His work is illegal, since he hasn’t bought the rights to any of the songs used in his work.
Other protagonists include Creative Commons founder Lawrence Lessig, Brazil’s former Minister of Culture Gilberto Gil and pop culture critic Cory Doctorow. These experts sound off on issues surrounding the legal and creative battle between corporations and individuals who adapt the work that they own.
Mark Ellam, cinematographer and associate director of RiP, sees remix culture not as a kind of theft, but as a form of conversation.
“Immediately once [an artist] is up there, someone says, ‘Wow, that’s amazing, I’ve never heard anything like that. I want to make my own remix of her work,’ ” Ellam said. “And so begins this conversation that we’re having, or that you can witness on the Internet, and it’s a function of the laterality and the availability of digital tools.”

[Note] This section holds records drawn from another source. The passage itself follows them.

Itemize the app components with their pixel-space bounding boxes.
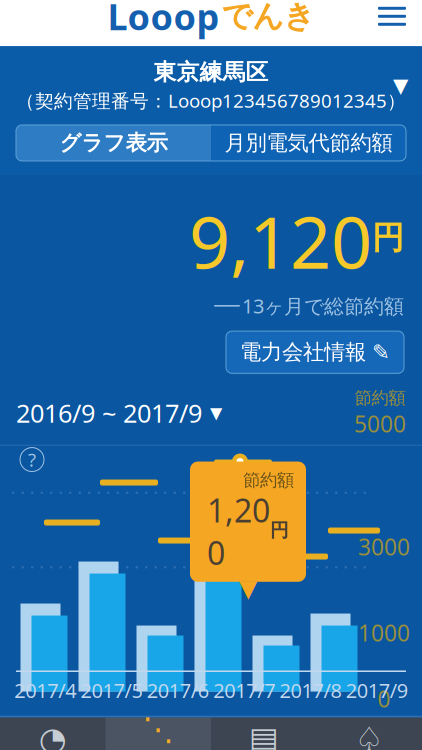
staticText: 2017/6: [147, 677, 209, 704]
staticText: 2017/8: [280, 677, 342, 704]
staticText: 東京練馬区: [154, 58, 268, 86]
staticText: 1000: [358, 618, 410, 648]
staticText: 円: [372, 218, 404, 257]
staticText: ▼: [393, 74, 408, 97]
button[interactable]: ♤: [316, 718, 422, 750]
staticText: 節約額: [354, 387, 406, 409]
staticText: 月別電気代節約額: [224, 130, 392, 156]
staticText: ▤: [249, 721, 279, 750]
staticText: でんき: [222, 0, 314, 35]
staticText: 2016/9 ~ 2017/9: [16, 396, 202, 430]
staticText: ▼: [239, 575, 257, 602]
button[interactable]: 月別電気代節約額: [211, 125, 406, 161]
button[interactable]: ▤: [211, 718, 316, 750]
staticText: ♤: [355, 721, 384, 750]
staticText: 電力会社情報: [240, 339, 366, 365]
staticText: 1,200: [207, 489, 270, 574]
staticText: 節約額: [243, 470, 294, 491]
staticText: ✎: [372, 340, 390, 364]
staticText: グラフ表示: [60, 130, 168, 156]
staticText: 9,120: [189, 193, 372, 288]
staticText: 2017/7: [213, 677, 275, 704]
button[interactable]: 電力会社情報: [226, 331, 404, 373]
staticText: 円: [270, 519, 289, 542]
staticText: ⋱: [142, 711, 174, 747]
button[interactable]: ⋱: [106, 718, 211, 750]
staticText: 2017/5: [80, 677, 142, 704]
staticText: （契約管理番号：Looop123456789012345）: [16, 88, 406, 113]
staticText: 2017/4: [14, 677, 76, 704]
staticText: ◔: [39, 721, 67, 750]
staticText: 3000: [358, 532, 410, 562]
staticText: 2017/9: [346, 677, 408, 704]
button[interactable]: ◔: [0, 718, 106, 750]
staticText: 0: [378, 684, 390, 714]
staticText: Looop: [108, 0, 220, 40]
staticText: 13ヶ月で総節約額: [242, 292, 404, 319]
button[interactable]: グラフ表示: [16, 125, 211, 161]
button[interactable]: Menu: [362, 0, 422, 38]
staticText: ▼: [210, 404, 222, 422]
button[interactable]: Select contract: [379, 64, 422, 107]
button[interactable]: 2016/9 ~ 2017/9: [16, 392, 222, 434]
staticText: ?: [28, 447, 36, 472]
staticText: 5000: [354, 409, 406, 439]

In this sense, “remix can be considered a way that we keep not only our democratic culture alive, but past culture, fresh. In presenting our past culture to a new generation, we can move forward and recreate copyright laws in a model that works for the digital age we’re in,” Ellam said.

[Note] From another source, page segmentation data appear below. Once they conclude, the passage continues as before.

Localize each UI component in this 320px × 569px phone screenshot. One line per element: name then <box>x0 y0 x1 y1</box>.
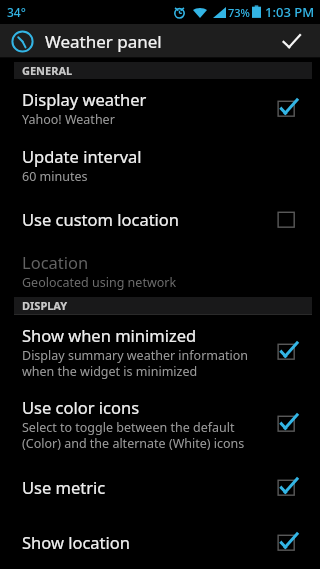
staticText: Display summary weather information when… <box>22 347 249 379</box>
button[interactable]: Show location <box>0 514 320 569</box>
button[interactable]: Use color icons <box>0 387 320 459</box>
staticText: 1:03 PM <box>265 3 315 21</box>
button[interactable]: Checked <box>274 529 300 555</box>
staticText: GENERAL <box>22 63 73 78</box>
staticText: Yahoo! Weather <box>22 111 115 128</box>
staticText: Show location <box>22 531 130 553</box>
button[interactable]: Done <box>274 24 308 58</box>
staticText: Use custom location <box>22 208 180 230</box>
staticText: 34° <box>7 4 26 20</box>
staticText: Location <box>22 251 89 273</box>
button[interactable]: Checked <box>274 410 300 436</box>
button[interactable]: Checked <box>274 95 300 121</box>
button[interactable]: Use custom location <box>0 193 320 244</box>
staticText: Geolocated using network <box>22 274 177 291</box>
button[interactable]: Location <box>0 244 320 297</box>
staticText: Show when minimized <box>22 324 197 346</box>
button[interactable]: Update interval <box>0 136 320 193</box>
staticText: Use metric <box>22 476 106 498</box>
staticText: Select to toggle between the default (Co… <box>22 419 245 451</box>
button[interactable]: Use metric <box>0 459 320 514</box>
button[interactable]: Show when minimized <box>0 315 320 387</box>
staticText: 73% <box>228 5 250 20</box>
staticText: 60 minutes <box>22 168 88 185</box>
button[interactable]: Display weather <box>0 79 320 136</box>
staticText: Weather panel <box>45 30 162 53</box>
staticText: Use color icons <box>22 396 140 418</box>
staticText: DISPLAY <box>22 298 68 313</box>
button[interactable]: Unchecked <box>274 206 300 232</box>
button[interactable]: Checked <box>274 338 300 364</box>
button[interactable]: Checked <box>274 474 300 500</box>
staticText: Update interval <box>22 145 142 167</box>
staticText: Display weather <box>22 88 147 110</box>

In the past five years, this medium has taken the world by storm. With video clips, samples and entire albums available for download on the Internet, people are now able to take and rearrange what they like — or what they don’t like — and create something new.
“We have moved quite naturally from being consumers to being producers,” Ellam said.
“Certainly as I grew up, you came home, you watched television and then you would talk about television, and then with the advent of the Internet, all of a sudden from a leaned-back position we’ve moved to this leaned-forward position, [where] you can create your own ‘something’ just by manipulating what’s out there.”
Other people living in poverty use remixing as a form of self expression out of necessity. Part of the documentary looks at children living in Brazil who learn to make mash-ups in community centers.
“The kids that we met that were making this kind of music, they can’t afford instruments,” Ellam said.
“They can go to the community centre and use the computer, but we talked to kids and they were like, ‘Yeah, I used to have a drum, but somebody stole it.’ ”
With digital tools at their disposal such as the Internet and sampling programs, they are able to create fascinating electronic music at almost no cost — since they haven’t paid for the rights to the music they’re modifying.
In recent years, copyright terms in the United States have been extended to be as long as the original artist’s life, plus 75 years if the rights to the material are reserved by an individual. This term is 20 years longer if the rights are held by a corporation.
“Because of this form of litigation, we are losing this cultural heritage that I believe belongs to us,” Ellam said.
The objective of RiP is to inspire discussion about the subject, not to convince the viewer to agree with either the artists or the companies that own their work. Be sure to educate yourself at the Mayfair Theatre on Thursday, April 2nd at 9:30 pm, and decide which side you’re on.